Con esa mira a bordo, el pueblo de San Mateo no podía permanecer impasible ante la prolija y compleja tarea de sacar el buque del agua y arrastrarlo con sumo cuidado hasta su destino final. Bastante gente acude a presenciar ese acto y no faltan quienes pueden ayudar y lo hacen solícitamente. Esto acontece desde el sábado 11 de septiembre del 2021.

Una tarea tan delicada y precisa no podía dejarse al azar, por lo que se han unido en esta labor el GAD cantonal de Manta, el Cuerpo de Bomberos, la Policía Nacional, el grupo de salvavidas Salvares y la compañía promotora, Famorsa.
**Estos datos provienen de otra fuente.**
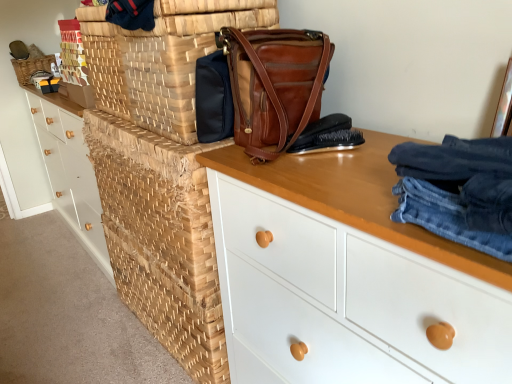 Question: Is natural woven basket at upper left, the second basket positioned from the bottom, in front of or behind woven wood chest of drawers at left, acting as the 2th chest of drawers starting from the front, in the image?

Choices:
 (A) behind
 (B) front

Answer: (A)

Question: In terms of width, does natural woven basket at upper left, the first basket in the top-to-bottom sequence, look wider or thinner when compared to woven wood chest of drawers at left, positioned as the second chest of drawers in right-to-left order?

Choices:
 (A) thin
 (B) wide

Answer: (A)

Question: Estimate the real-world distances between objects in this image. Which object is farther from the brown woven basket at center, which ranks as the second basket in back-to-front order?

Choices:
 (A) woven wood chest of drawers at left, the 1th chest of drawers in the back-to-front sequence
 (B) white matte chest of drawers at center, which is counted as the 2th chest of drawers, starting from the back
 (C) woven wood basket at center
 (D) natural woven basket at upper left, the second basket positioned from the bottom
 (E) brown leather handbag at center

Answer: (D)

Question: Based on their relative distances, which object is nearer to the woven wood basket at center?

Choices:
 (A) natural woven basket at upper left, the first basket in the top-to-bottom sequence
 (B) brown leather handbag at center
 (C) white matte chest of drawers at center, which is the 2th chest of drawers from left to right
 (D) brown woven basket at center, the 1th basket positioned from the bottom
 (E) brown leather brush at center

Answer: (D) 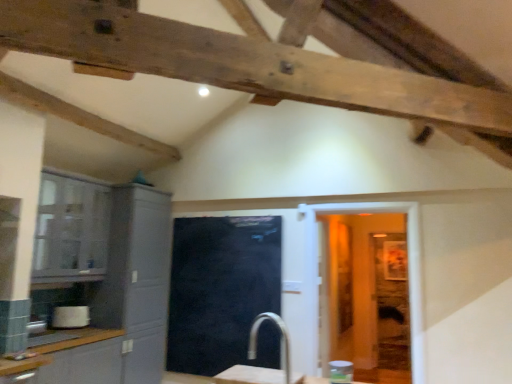 Question: Does matte gray cabinet at left, acting as the third cabinetry starting from the front, appear on the right side of black glass door at center?

Choices:
 (A) yes
 (B) no

Answer: (B)

Question: From the image's perspective, does matte gray cabinet at left, acting as the third cabinetry starting from the front, appear higher than black glass door at center?

Choices:
 (A) no
 (B) yes

Answer: (B)

Question: Does matte gray cabinet at left, positioned as the first cabinetry in back-to-front order, appear on the left side of black glass door at center?

Choices:
 (A) yes
 (B) no

Answer: (A)

Question: From a real-world perspective, is matte gray cabinet at left, acting as the third cabinetry starting from the front, physically below black glass door at center?

Choices:
 (A) no
 (B) yes

Answer: (A)

Question: Is matte gray cabinet at left, positioned as the first cabinetry in back-to-front order, positioned before black glass door at center?

Choices:
 (A) yes
 (B) no

Answer: (A)

Question: Would you say white marble table at center is to the left or to the right of clear plastic jar at lower right, placed as the 2th appliance when sorted from left to right, in the picture?

Choices:
 (A) right
 (B) left

Answer: (B)

Question: Is white marble table at center wider or thinner than clear plastic jar at lower right, which is the 2th appliance in back-to-front order?

Choices:
 (A) thin
 (B) wide

Answer: (B)

Question: From a real-world perspective, is white marble table at center above or below clear plastic jar at lower right, which is the 2th appliance in back-to-front order?

Choices:
 (A) above
 (B) below

Answer: (B)

Question: Relative to clear plastic jar at lower right, placed as the 2th appliance when sorted from left to right, is white marble table at center in front or behind?

Choices:
 (A) front
 (B) behind

Answer: (A)

Question: From the image's perspective, relative to white marble table at center, is matte gray cabinet at lower left, the 1th cabinetry positioned from the front, above or below?

Choices:
 (A) above
 (B) below

Answer: (B)

Question: Looking at the image, does matte gray cabinet at lower left, the third cabinetry when ordered from back to front, seem bigger or smaller compared to white marble table at center?

Choices:
 (A) big
 (B) small

Answer: (A)

Question: From their relative heights in the image, would you say matte gray cabinet at lower left, the 1th cabinetry positioned from the front, is taller or shorter than white marble table at center?

Choices:
 (A) tall
 (B) short

Answer: (A)

Question: In the image, is matte gray cabinet at lower left, the third cabinetry when ordered from back to front, positioned in front of or behind white marble table at center?

Choices:
 (A) behind
 (B) front

Answer: (A)

Question: Does point (73, 367) appear closer or farther from the camera than point (121, 339)?

Choices:
 (A) closer
 (B) farther

Answer: (A)

Question: Based on their sizes in the image, would you say matte gray cabinet at lower left, the 1th cabinetry positioned from the front, is bigger or smaller than matte gray cabinet at left, acting as the third cabinetry starting from the front?

Choices:
 (A) big
 (B) small

Answer: (B) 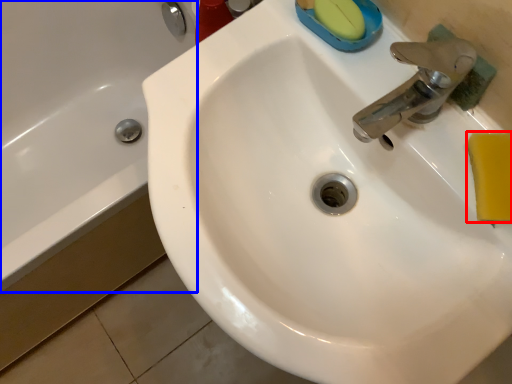 Question: Which object is closer to the camera taking this photo, soap (highlighted by a red box) or bath (highlighted by a blue box)?

Choices:
 (A) soap
 (B) bath

Answer: (A) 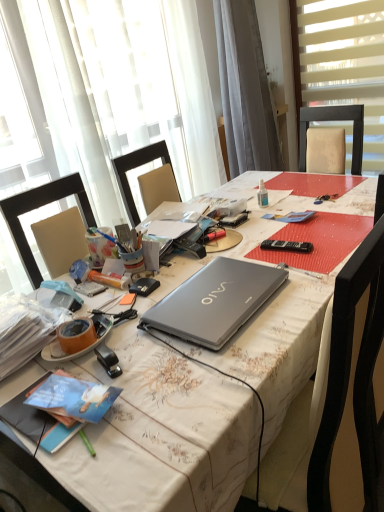 The image size is (384, 512). What do you see at coordinates (287, 246) in the screenshot?
I see `black plastic remote control at center` at bounding box center [287, 246].

What do you see at coordinates (162, 435) in the screenshot?
I see `metallic silver laptop at center` at bounding box center [162, 435].

What do you see at coordinates (108, 360) in the screenshot? I see `black plastic stapler at lower left` at bounding box center [108, 360].

What are the coordinates of `blue matte book at lower left, which ranks as the first book in bottom-to-top order` in the screenshot? It's located at (37, 422).

This screenshot has height=512, width=384. What do you see at coordinates (245, 90) in the screenshot?
I see `gray fabric curtain at upper center` at bounding box center [245, 90].

This screenshot has width=384, height=512. What are the coordinates of `gray fabric curtain at upper center` in the screenshot? It's located at (245, 90).

You are a GUI agent. You are given a task and a screenshot of the screen. Output one action in this format:
    pyautogui.click(x=<x>, y=<y>)
    Task: Click on the clear plastic bottle at center
    This screenshot has height=512, width=384.
    Given the screenshot: What is the action you would take?
    pyautogui.click(x=262, y=194)

Is clear plastic bottle at center inside blue paperback book at lower left, acting as the 1th book starting from the top?

That's incorrect, clear plastic bottle at center is not inside blue paperback book at lower left, acting as the 1th book starting from the top.

Identify the location of bottle above the blue paperback book at lower left, acting as the 1th book starting from the top (from a real-world perspective). (262, 194).

How many degrees apart are the facing directions of blue paperback book at lower left, acting as the 1th book starting from the top, and clear plastic bottle at center?

The facing directions of blue paperback book at lower left, acting as the 1th book starting from the top, and clear plastic bottle at center are 17.3 degrees apart.

From a real-world perspective, is blue paperback book at lower left, the 2th book positioned from the bottom, located beneath clear plastic bottle at center?

Yes, from a real-world perspective, blue paperback book at lower left, the 2th book positioned from the bottom, is under clear plastic bottle at center.

Considering the sizes of blue paperback book at lower left, the 2th book positioned from the bottom, and gray fabric curtain at upper center in the image, is blue paperback book at lower left, the 2th book positioned from the bottom, wider or thinner than gray fabric curtain at upper center?

blue paperback book at lower left, the 2th book positioned from the bottom, is thinner than gray fabric curtain at upper center.

Is gray fabric curtain at upper center surrounded by blue paperback book at lower left, the 2th book positioned from the bottom?

No, gray fabric curtain at upper center is not surrounded by blue paperback book at lower left, the 2th book positioned from the bottom.

From the image's perspective, count 1st books downward from the gray fabric curtain at upper center and point to it. Please provide its 2D coordinates.

[(72, 398)]

From a real-world perspective, is blue paperback book at lower left, acting as the 1th book starting from the top, physically above gray fabric curtain at upper center?

Incorrect, from a real-world perspective, blue paperback book at lower left, acting as the 1th book starting from the top, is lower than gray fabric curtain at upper center.

Is silver metallic laptop at center thinner than blue matte book at lower left, which ranks as the first book in bottom-to-top order?

No.

From a real-world perspective, between silver metallic laptop at center and blue matte book at lower left, which is counted as the 2th book, starting from the top, who is vertically higher?

In real-world perspective, silver metallic laptop at center is above.

Looking at this image, is silver metallic laptop at center smaller than blue matte book at lower left, which ranks as the first book in bottom-to-top order?

No, silver metallic laptop at center is not smaller than blue matte book at lower left, which ranks as the first book in bottom-to-top order.

Is silver metallic laptop at center looking in the opposite direction of blue matte book at lower left, which is counted as the 2th book, starting from the top?

No, silver metallic laptop at center is not facing the opposite direction of blue matte book at lower left, which is counted as the 2th book, starting from the top.

Is metallic silver laptop at center surrounded by translucent fabric at upper left, which appears as the second window when viewed from the right?

No, metallic silver laptop at center is not inside translucent fabric at upper left, which appears as the second window when viewed from the right.

Who is smaller, translucent fabric at upper left, placed as the 1th window when sorted from left to right, or metallic silver laptop at center?

translucent fabric at upper left, placed as the 1th window when sorted from left to right.

How many degrees apart are the facing directions of translucent fabric at upper left, placed as the 1th window when sorted from left to right, and metallic silver laptop at center?

4.63 degrees.

Are translucent fabric at upper left, placed as the 1th window when sorted from left to right, and metallic silver laptop at center far apart?

Indeed, translucent fabric at upper left, placed as the 1th window when sorted from left to right, is not near metallic silver laptop at center.

Which point is more forward, (95, 277) or (260, 200)?

Point (95, 277)

Looking at this image, is clear plastic bottle at center at the back of matte plastic pencil at center-left?

That's not correct — matte plastic pencil at center-left is not looking away from clear plastic bottle at center.

Do you think matte plastic pencil at center-left is within clear plastic bottle at center, or outside of it?

The correct answer is: outside.

What's the angular difference between matte plastic pencil at center-left and clear plastic bottle at center's facing directions?

6.35 degrees.

Is black plastic remote control at center next to black plastic stapler at lower left?

No, black plastic remote control at center is not in contact with black plastic stapler at lower left.

Does black plastic remote control at center come in front of black plastic stapler at lower left?

No, it is not.

Between black plastic remote control at center and black plastic stapler at lower left, which one has larger size?

With larger size is black plastic remote control at center.

Does point (34, 416) appear closer or farther from the camera than point (263, 302)?

Point (34, 416) is positioned closer to the camera compared to point (263, 302).

In the scene shown: Considering the positions of objects blue matte book at lower left, which is counted as the 2th book, starting from the top, and silver metallic laptop at center in the image provided, who is more to the left, blue matte book at lower left, which is counted as the 2th book, starting from the top, or silver metallic laptop at center?

Positioned to the left is blue matte book at lower left, which is counted as the 2th book, starting from the top.

Who is more distant, blue matte book at lower left, which ranks as the first book in bottom-to-top order, or silver metallic laptop at center?

silver metallic laptop at center.

Based on the photo, choose the correct answer: Is blue matte book at lower left, which is counted as the 2th book, starting from the top, inside silver metallic laptop at center or outside it?

The correct answer is: outside.

Image resolution: width=384 pixels, height=512 pixels. Find the location of `bottle on the right of the blue paperback book at lower left, the 2th book positioned from the bottom`. bottle on the right of the blue paperback book at lower left, the 2th book positioned from the bottom is located at coordinates (262, 194).

What are the coordinates of `the 1st book to the left when counting from the gray fabric curtain at upper center` in the screenshot? It's located at (72, 398).

Considering their positions, is metallic silver laptop at center positioned further to blue matte book at lower left, which is counted as the 2th book, starting from the top, than white blinds at upper right, which is the second window from left to right?

white blinds at upper right, which is the second window from left to right, lies further to blue matte book at lower left, which is counted as the 2th book, starting from the top, than the other object.

Based on their spatial positions, is clear plastic bottle at center or white blinds at upper right, which is the second window from left to right, closer to blue matte book at lower left, which is counted as the 2th book, starting from the top?

Among the two, clear plastic bottle at center is located nearer to blue matte book at lower left, which is counted as the 2th book, starting from the top.

Considering their positions, is blue paperback book at lower left, the 2th book positioned from the bottom, positioned closer to black plastic stapler at lower left than matte plastic pencil at center-left?

blue paperback book at lower left, the 2th book positioned from the bottom, is closer to black plastic stapler at lower left.

Based on their spatial positions, is blue paperback book at lower left, acting as the 1th book starting from the top, or silver metallic laptop at center further from black plastic remote control at center?

blue paperback book at lower left, acting as the 1th book starting from the top, is positioned further to the anchor black plastic remote control at center.

Based on their spatial positions, is black plastic remote control at center or blue matte book at lower left, which is counted as the 2th book, starting from the top, closer to translucent fabric at upper left, which appears as the second window when viewed from the right?

Among the two, black plastic remote control at center is located nearer to translucent fabric at upper left, which appears as the second window when viewed from the right.

Which object lies further to the anchor point metallic silver laptop at center, gray fabric curtain at upper center or blue matte book at lower left, which ranks as the first book in bottom-to-top order?

Based on the image, gray fabric curtain at upper center appears to be further to metallic silver laptop at center.

Looking at the image, which one is located closer to clear plastic bottle at center, black plastic remote control at center or matte plastic pencil at center-left?

black plastic remote control at center is closer to clear plastic bottle at center.

Which object lies nearer to the anchor point metallic silver laptop at center, gray fabric curtain at upper center or blue paperback book at lower left, acting as the 1th book starting from the top?

The object closer to metallic silver laptop at center is blue paperback book at lower left, acting as the 1th book starting from the top.

Where is `stationery between matte plastic pencil at center-left and black plastic remote control at center in the horizontal direction`? This screenshot has height=512, width=384. stationery between matte plastic pencil at center-left and black plastic remote control at center in the horizontal direction is located at coordinates (108, 360).

The height and width of the screenshot is (512, 384). Identify the location of mobile phone between metallic silver laptop at center and gray fabric curtain at upper center in the front-back direction. (287, 246).

You are a GUI agent. You are given a task and a screenshot of the screen. Output one action in this format:
    pyautogui.click(x=<x>, y=<y>)
    Task: Click on the remote control between black plastic stapler at lower left and black plastic remote control at center in the horizontal direction
    This screenshot has width=384, height=512.
    Given the screenshot: What is the action you would take?
    pyautogui.click(x=191, y=247)

You are a GUI agent. You are given a task and a screenshot of the screen. Output one action in this format:
    pyautogui.click(x=<x>, y=<y>)
    Task: Click on the remote control between matte plastic pencil at center-left and black plastic remote control at center
    Image resolution: width=384 pixels, height=512 pixels.
    Given the screenshot: What is the action you would take?
    pyautogui.click(x=191, y=247) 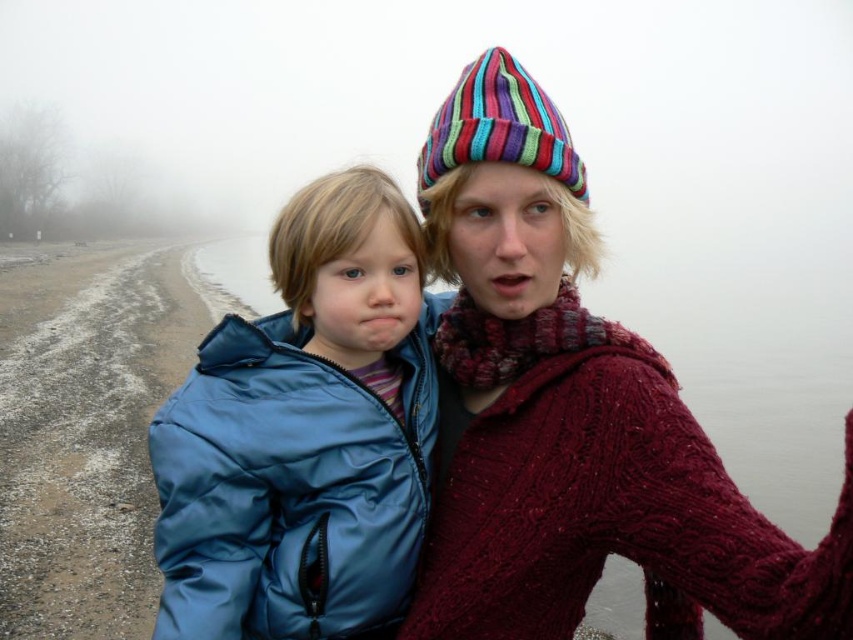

A las 06h00 del domingo comenzó la primera fase del varamiento (o más bien “aterrizaje”, porque el primero ocurre en medio del agua), que consistió, primero, en que 4 botes remolcaron el buque hacia la orilla; después fue colocado en la “cama”, para finalmente desplazarlo por medio de un canal hasta el sitio de destino, donde reposarán sus 180 toneladas de historia.

Esto fue lo más complejo, por factores naturales como la corriente y la marea marinas, además de las condiciones variables del viento.

La segunda fase de la tarea del “aterrizaje” consiste en movilizar la gran nave unos 200 metros lineales hasta el punto final donde quedará estacionado y debidamente apuntalado.

En este paso se ha tenido complicaciones para sacar el barco de la orilla, por lo que se pidió apoyo de más maquinaria para intentarlo este martes 14 de septiembre a fin de repetir el proceso de tiro, ya que se estancó a causa del oleaje agitado.

Rafael Espinoza, representante de la compañía Famorsa, explicó que la dificultad será superada con el uso de una grúa que levantará la parte media de la “cama” y con la maquinaria se lo empujará uniformemente hasta colocarlo en tierra firme.

Al “Barco de los locos”, como también se lo conoce, le falta muy poco para comenzar a darle impulso al resurgir cultural de Manta, la provincia de Manabí y el Ecuador entero.

Frente a esa perspectiva, el alcalde de Manta, Agustín Intriago, se expresó así: “Esto es maravilloso, muy noble. August Dirks nos regala este legado, en el que navegó su vida entera, para que los niños y (las) niñas, y las familias, encuentren en el arte un motivo para sonreír… No es el barco, que es monumental; es la nobleza de su corazón, su bondad, las vidas que cambiará a través del arte con la Corporación Humor y Vida”.

En la maniobra de estacionamiento del buque trabajan 25 personas; el 80 % son manabitas, que con esta ocupación contribuyen a la reactivación económica de la gente de Manta, Jaramijó y Portoviejo.

Pero no solo eso. Todos los insumos, necesarios para los trabajos, son también adquiridos localmente, mientras la tripulación del barco y los colaboradores de la compañía promotora de esta hazaña se hospedan y alimentan en San Mateo, el destino final del viejo Azart.

FUENTE: Comunicado y fotos con firma de Gema Arteaga Briones, relacionista pública en el GAD cantonal de Manta, provincia de Manabí, República del Ecuador.